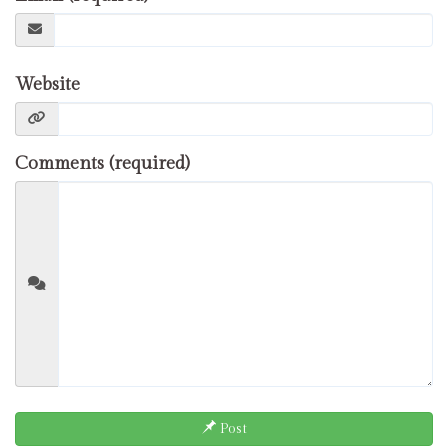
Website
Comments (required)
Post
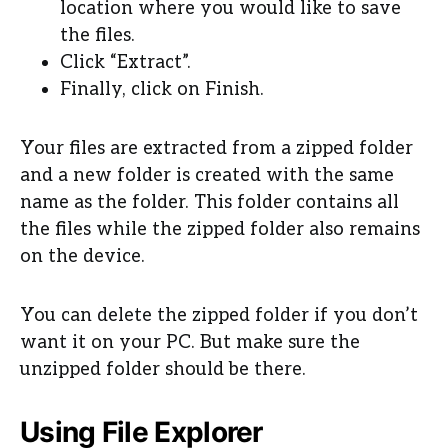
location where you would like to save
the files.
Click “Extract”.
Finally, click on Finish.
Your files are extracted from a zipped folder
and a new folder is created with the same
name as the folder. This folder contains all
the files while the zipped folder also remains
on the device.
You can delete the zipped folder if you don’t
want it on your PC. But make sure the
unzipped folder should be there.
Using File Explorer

#### [Prompt]
Your response should consist solely of the lines from the one containing "name as the folder. This folder contains all" to the end of the entries, both ends included, exactly as they appear.

#### [Exercise output]
name as the folder. This folder contains all
the files while the zipped folder also remains
on the device.
You can delete the zipped folder if you don’t
want it on your PC. But make sure the
unzipped folder should be there.
Using File Explorer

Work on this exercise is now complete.